Pour les plus aventuriers, l’ex-Georges Leningrad Mingo L’Indien vous invite au prochain spectacle de Quatro, son projet inclassable inspiré de musiques obscures – allant du pop au prog, en passant par le disco – des années 70 et 80. C’est au Divan orange, toujours le vendredi 1er février. Pour un avant-goût: tirgroupe.bandcamp.com/album/les-clairs-me-donnent-la-vie.

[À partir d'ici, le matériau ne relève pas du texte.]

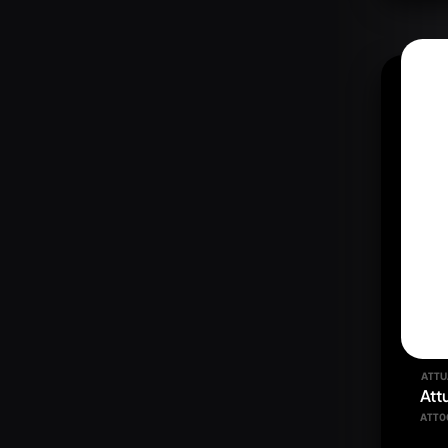
ATTU
Att
ATT0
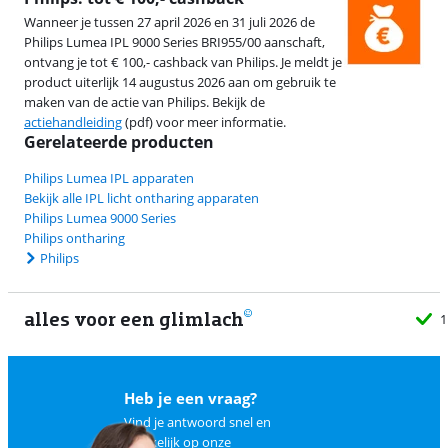
Wanneer je tussen 27 april 2026 en 31 juli 2026 de
Philips Lumea IPL 9000 Series BRI955/00 aanschaft,
ontvang je tot € 100,- cashback van Philips. Je meldt je
product uiterlijk 14 augustus 2026 aan om gebruik te
maken van de actie van Philips. Bekijk de
actiehandleiding
(pdf) voor meer informatie.
Gerelateerde producten
Philips Lumea IPL apparaten
Bekijk alle IPL licht ontharing apparaten
Philips Lumea 9000 Series
Philips ontharing
Philips
alles voor een glimlach
1
Heb je een vraag?
Vind je antwoord snel en
makkelijk op
onze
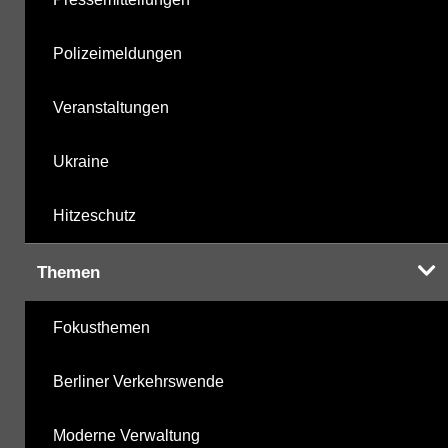
Polizeimeldungen
Veranstaltungen
Ukraine
Hitzeschutz
Themen
Fokusthemen
Berliner Verkehrswende
Moderne Verwaltung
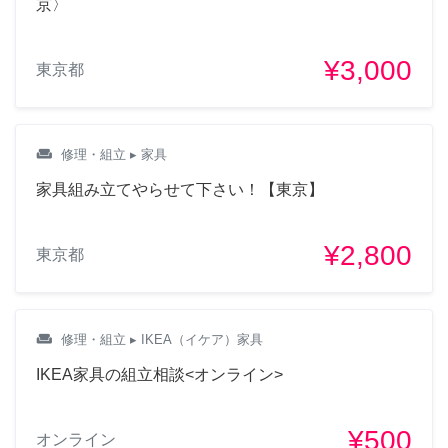
京〉
¥3,000
東京都
weekend
修理・組立
▸ 家具
家具組み立てやらせて下さい！【東京】
¥2,800
東京都
weekend
修理・組立
▸ IKEA（イケア）家具
IKEA家具の組立相談<オンライン>
¥500
オンライン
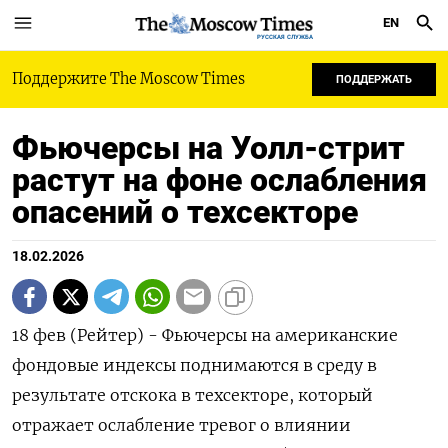
EN
РУССКАЯ СЛУЖБА
Поддержите The Moscow Times
ПОДДЕРЖАТЬ
Фьючерсы на Уолл-стрит
растут на фоне ослабления
опасений о техсекторе
18.02.2026
18 фев (Рейтер) - Фьючерсы на американские
фондовые индексы ‌поднимаются в среду в
результате отскока в ​техсекторе, который ​
отражает ​ослабление тревог ⁠о ‌влиянии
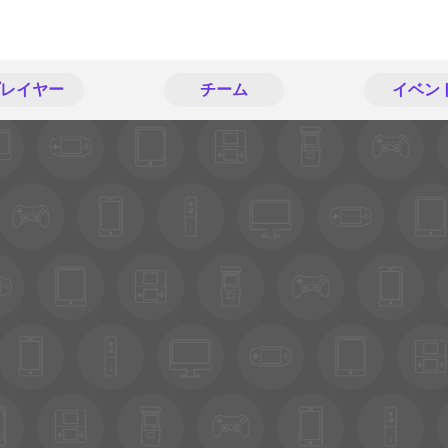
レイヤー
チーム
イベン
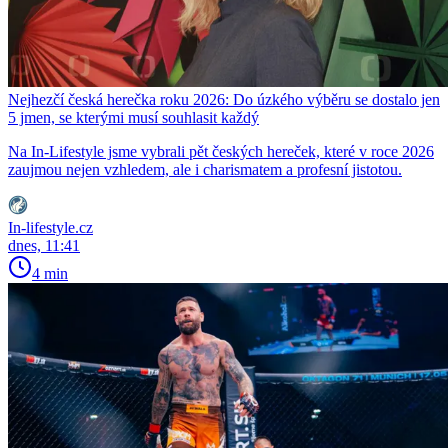
Nejhezčí česká herečka roku 2026: Do úzkého výběru se dostalo jen
5 jmen, se kterými musí souhlasit každý
Na In-Lifestyle jsme vybrali pět českých hereček, které v roce 2026
zaujmou nejen vzhledem, ale i charismatem a profesní jistotou.
In-lifestyle.cz
dnes, 11:41
4 min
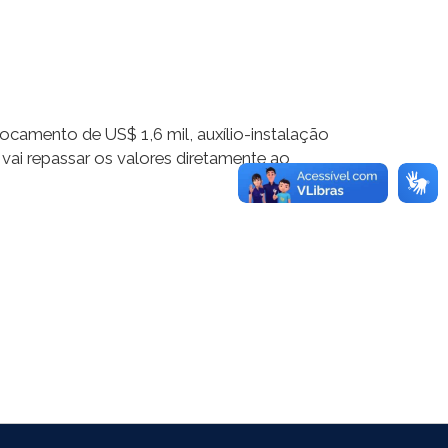
ocamento de US$ 1,6 mil, auxílio-instalação
vai repassar os valores diretamente ao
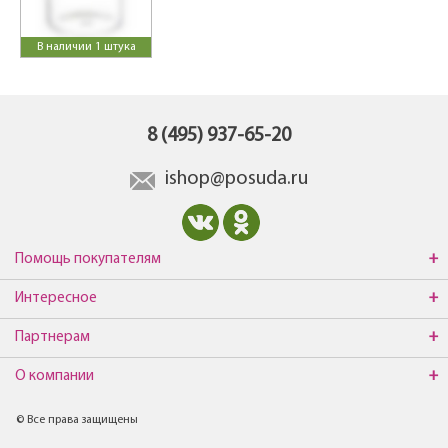
В наличии 1 штука
8 (495) 937-65-20
ishop@posuda.ru
Помощь покупателям
Интересное
Партнерам
О компании
© Все права защищены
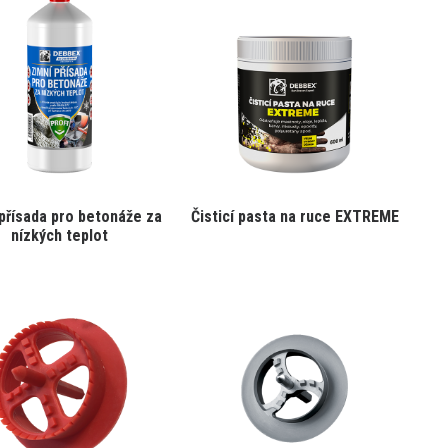
přísada pro betonáže za
Čisticí pasta na ruce EXTREME
nízkých teplot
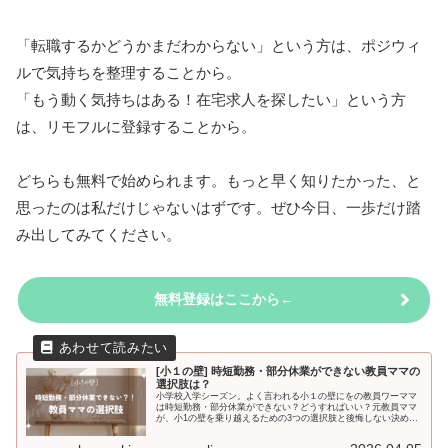
「転職するかどうかまだわからない」という方は、ポジウィ
ルで気持ちを整理することから。
「もう動く気持ちはある！在宅求人を探したい」という方
は、リモフルに登録することから。
どちらも無料で始められます。もっと早く知りたかった、と
思ったのは私だけじゃないはずです。ぜひ今日、一歩だけ踏
み出してみてください。
無料登録はここから←
[小１の壁] 時短勤務・部分休業ができない教員ママの
選択肢は？
小学校入学シーズン。よく言われる小１の壁にをの教員ワーママ
は時短勤務・部分休業ができない？どうすればいい？元教員ママ
が、小1の壁を乗り越えるための3つの選択肢と後悔しない決め方
をリアルな体験談とともに解説します。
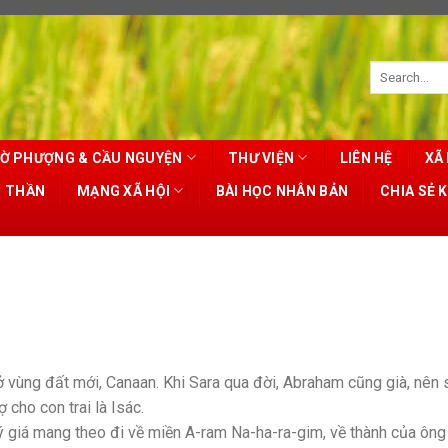
Ờ PHƯỢNG & CẦU NGUYỆN
THƯ VIỆN
LIÊN HỆ
XÃ 
T THẦN
MẠNG XÃ HỘI
BÀI HỌC NHÂN BẢN
CHIA SẺ 
 vùng đất mới, Canaan. Khi Sara qua đời, Abraham cũng già, nên 
 cho con trai là Isác.
 giá mang theo đi về miền A-ram Na-ha-ra-gim, về thành của ông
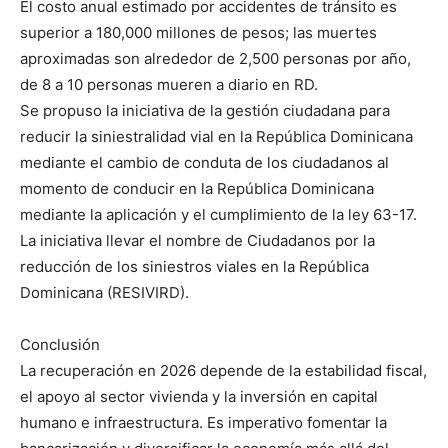
El costo anual estimado por accidentes de tránsito es
superior a 180,000 millones de pesos; las muertes
aproximadas son alrededor de 2,500 personas por año,
de 8 a 10 personas mueren a diario en RD.
Se propuso la iniciativa de la gestión ciudadana para
reducir la siniestralidad vial en la República Dominicana
mediante el cambio de conduta de los ciudadanos al
momento de conducir en la República Dominicana
mediante la aplicación y el cumplimiento de la ley 63-17.
La iniciativa llevar el nombre de Ciudadanos por la
reducción de los siniestros viales en la República
Dominicana (RESIVIRD).
Conclusión
La recuperación en 2026 depende de la estabilidad fiscal,
el apoyo al sector vivienda y la inversión en capital
humano e infraestructura. Es imperativo fomentar la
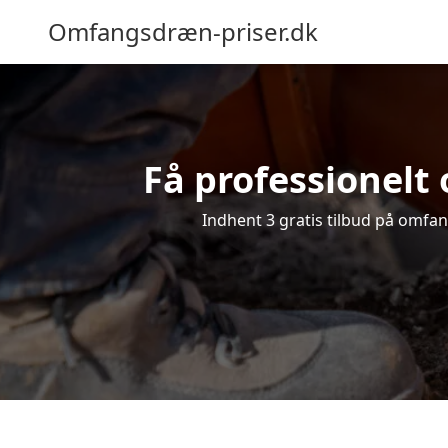
Omfangsdræn-priser.dk
Få professionelt 
Indhent 3 gratis tilbud på omfang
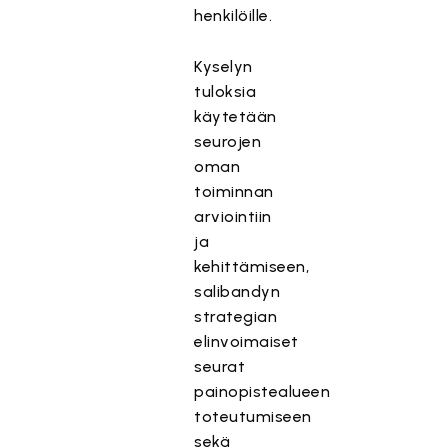
henkilöille.
Kyselyn
tuloksia
käytetään
seurojen
oman
toiminnan
arviointiin
ja
kehittämiseen,
salibandyn
strategian
elinvoimaiset
seurat
painopistealueen
toteutumiseen
sekä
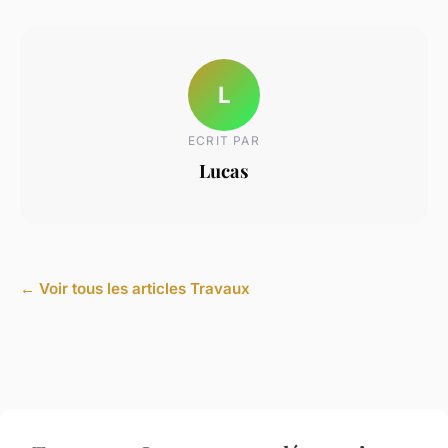
L
ECRIT PAR
Lucas
← Voir tous les articles Travaux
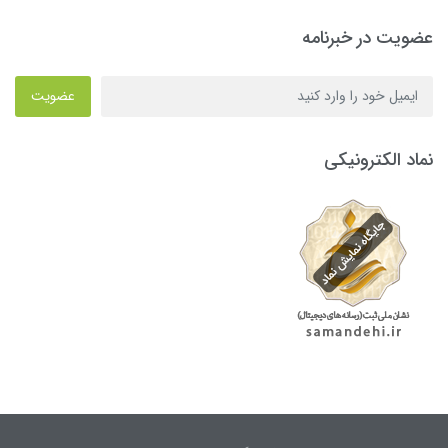
عضویت در خبرنامه
عضویت
نماد الکترونیکی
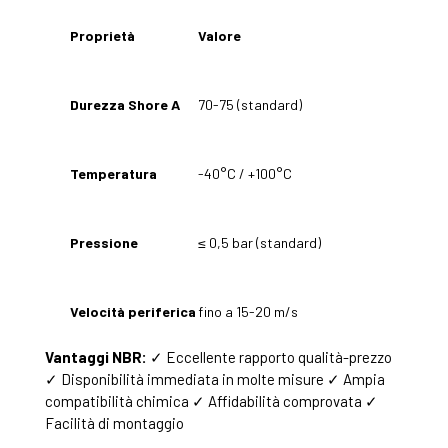
Proprietà
Valore
Durezza Shore A
70-75 (standard)
Temperatura
-40°C / +100°C
Pressione
≤ 0,5 bar (standard)
Velocità periferica
fino a 15-20 m/s
Vantaggi NBR:
✓ Eccellente rapporto qualità-prezzo
✓ Disponibilità immediata in molte misure ✓ Ampia
compatibilità chimica ✓ Affidabilità comprovata ✓
Facilità di montaggio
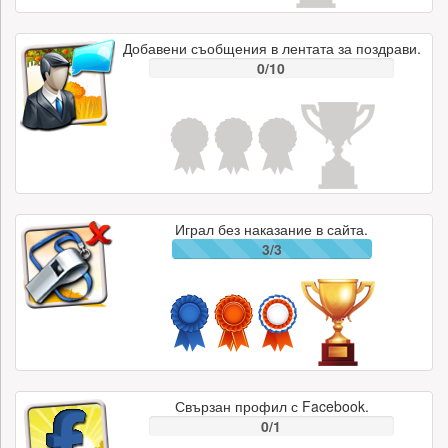
Добавени съобщения в лентата за поздрави.
0/10
Играл без наказание в сайта.
3/3
Свързан профил с Facebook.
0/1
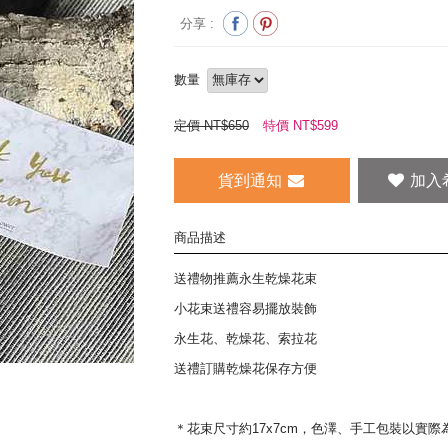
分享 :
數量
定價 NT$650
特價 NT$
599
貨到通知
商品描述
送禮物推薦永生乾燥花束
小花束送禮容易擺放裝飾
永生花、乾燥花、索拉花
送禮訂購乾燥花保存方便
＊花束尺寸約17x7cm，色澤、手工包裝以實際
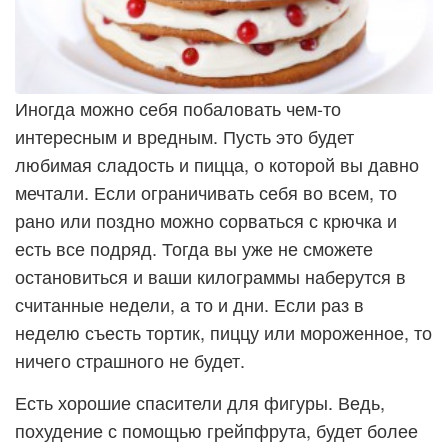
Иногда можно себя побаловать чем-то
интересным и вредным. Пусть это будет
любимая сладость и пицца, о которой вы давно
мечтали. Если ограничивать себя во всем, то
рано или поздно можно сорваться с крючка и
есть все подряд. Тогда вы уже не сможете
остановиться и ваши килограммы наберутся в
считанные недели, а то и дни. Если раз в
неделю съесть тортик, пиццу или мороженное, то
ничего страшного не будет.
Есть хорошие спасители для фигуры. Ведь,
похудение с помощью грейпфрута, будет более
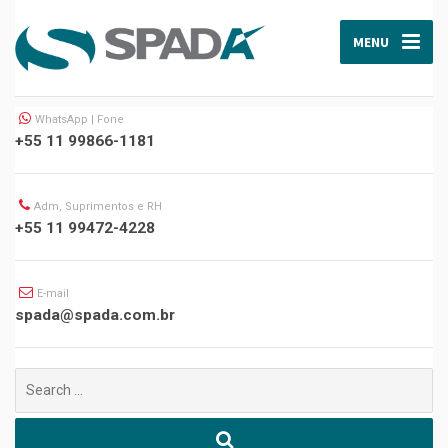
MENU
WhatsApp | Fone
+55 11 99866-1181
Adm, Suprimentos e RH
+55 11 99472-4228
E-mail
spada@spada.com.br
Buscar
por:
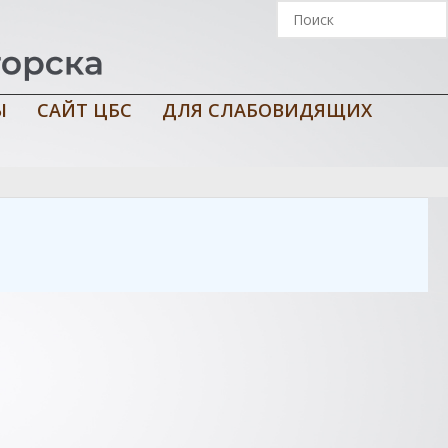
Ы
САЙТ ЦБС
ДЛЯ СЛАБОВИДЯЩИХ
ведческим изданиям / сост. Л. В. Харитонова. –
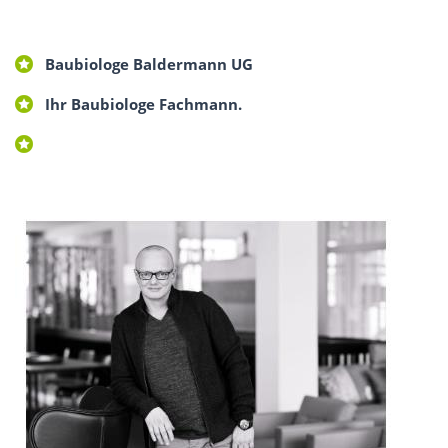
Baubiologe Baldermann UG
Ihr Baubiologe Fachmann.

Les gars de Payz Play se souviennent toujours et reviennent à la charge avec la sixième édition de Montreal Loves Dilla, leur hommage annuel au regretté homme de rap. Pour accompagner les DJ Toast Dizzy, Ephiks et l’hôte Egypto: Sev Dee (K6A/ArtBeat) et Manzo. À l’Inspecteur Épingle le samedi 2 février. P.-S.: N’oubliez pas vos beignes!
Puis, VioleTT Pi rentre finalement au bercail en lançant un premier album le mercredi 6 février au Belmont. À en juger par la campagne promotionnelle derrière l’œuvre – où une chasse aux chansons sur la Toile rencontre un vidéoclip à mi-chemin entre le ballet et le classique Friends of P. des Rentals –, l’événement de l’artiste éclectique local s’annonce fameux. Afin de s’y préparer mentalement: violettpi.com.